Mangelnde Bewegung und ungesunde Ernährung gelten häufig als Ursache für starkes Übergewicht und Typ-2-Diabetes. Die Mechanismen im Körper, die zu diesen Erkrankungen führen, sind allerdings vielschichtiger.

Eine entscheidende Rolle spielt das Gehirn: Bei Übergewicht, Prädiabetes und Typ-2-Diabetes reagiert es nicht mehr richtig auf Insulin. Eine Insulinresistenz des Gehirns beeinträchtigt nicht nur die Appetitkontrolle, sondern auch den gesamten Stoffwechsel.

Wie Insulin im Gehirn wirkt

Zahlreiche Studien des Deutschen Zentrums für Diabetesforschung (DZD) e.V. und seiner Partnerinstitute haben entscheidend dazu beigetragen, diese Zusammenhänge zu erkennen. Die Brain Academy des DZD erforscht, wie Insulin im Gehirn wirkt und welche Veränderungen im Körper den Übergang von einem gesunden Stoffwechsel hin zu Diabetes und seinen Folgeerkrankungen einleiten. Wissenschaftlerinnen und Wissenschaftler verbinden Erkenntnisse aus den Neurowissenschaften mit der klinischen Diabetesforschung. Ihr Ziel ist, neue Strategien zu entwickeln, um die Insulinsensitivität im Gehirn zu verbessern – über alle Lebensphasen hinweg.

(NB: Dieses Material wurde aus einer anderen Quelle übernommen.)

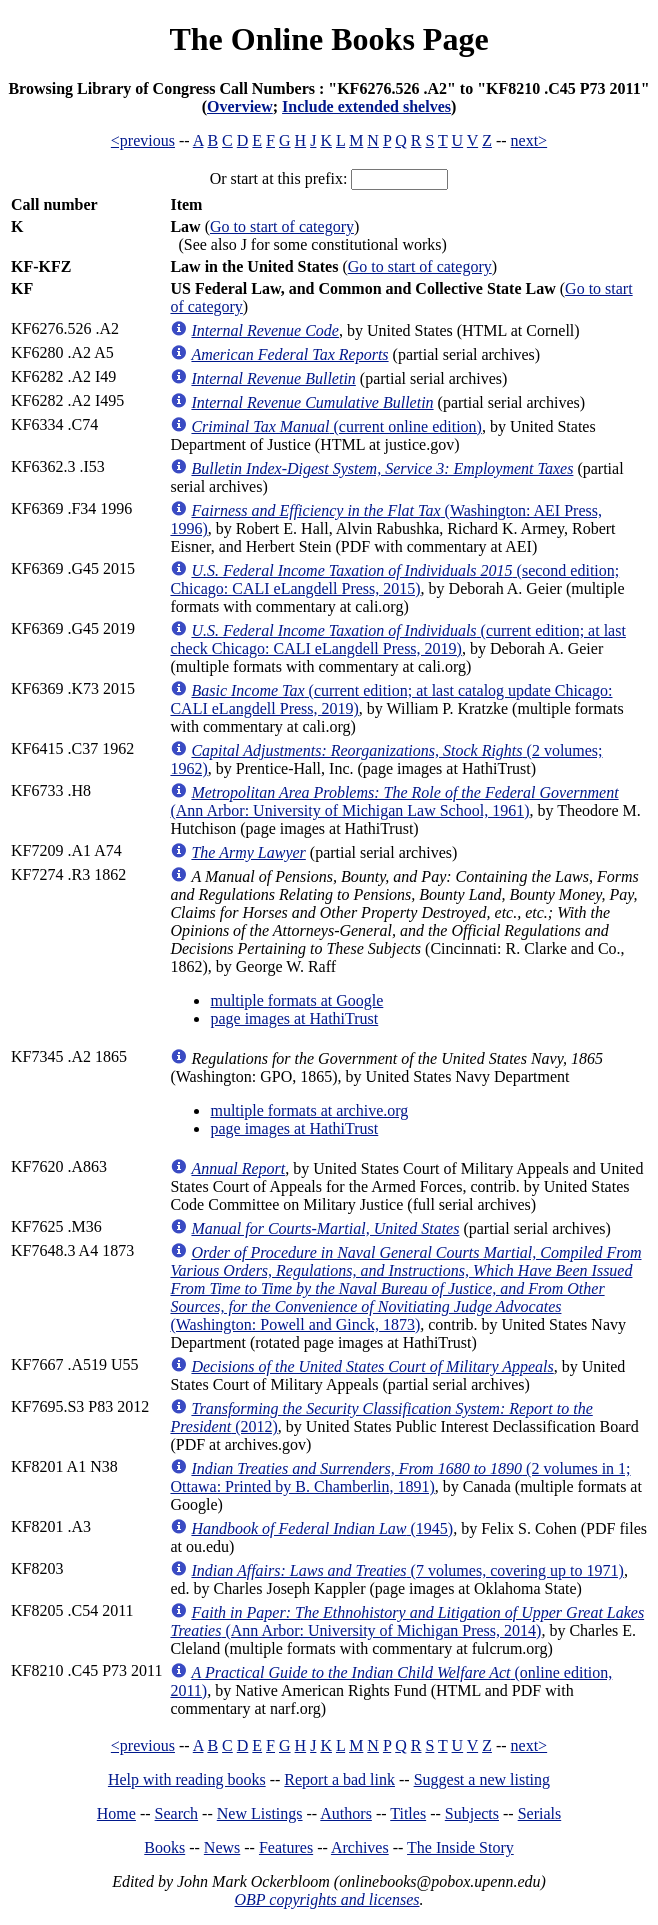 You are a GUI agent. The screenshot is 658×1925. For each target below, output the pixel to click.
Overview (240, 106)
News (222, 1847)
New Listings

Ungesunde Lebensmittel haben Folgen – auch für das Gehirn

Die Insulinempfindlichkeit des Gehirns steht im Zusammenhang mit langfristiger Gewichtszunahme und einer ungesunden Fettverteilung im Körper. Doch welche Prozesse spielen sich dabei im Gehirn genau ab und welche Auswirkungen hat die Insulinwirkung im Gehirn auf normalgewichtige Menschen? Diese Fragen untersuchte ein Forschungsteam des Universitätsklinikums Tübingen, des DZD und von Helmholtz Munich um Prof. Dr. Stephanie Kullmann. Ihre Ergebnisse sind aufschlussreich und überraschend: Bereits eine kurze Phase mit erhöhter Kalorienzufuhr – konkret fünf Tage mit zusätzlichen 1.500 Kalorien durch hochverarbeitete Lebensmittel wie Chips und Schokoriegel – führte zu einer messbaren Insulinresistenz im Gehirn. "Interessanterweise zeigt das Gehirn bei unseren gesunden Studienteilnehmern eine ähnliche Abnahme der Empfindlichkeit gegenüber Insulin nach kurzzeitiger hoher Kalorienzufuhr, wie bei Menschen mit krankhaftem Übergewicht", stellt Stephanie Kullmann fest. Sogar eine Woche nach der Rückkehr zur normalen, ausgewogenen Ernährung blieb die verringerte Insulinempfindlichkeit bestehen. Parallel stieg auch der Fettgehalt in der Leber deutlich an.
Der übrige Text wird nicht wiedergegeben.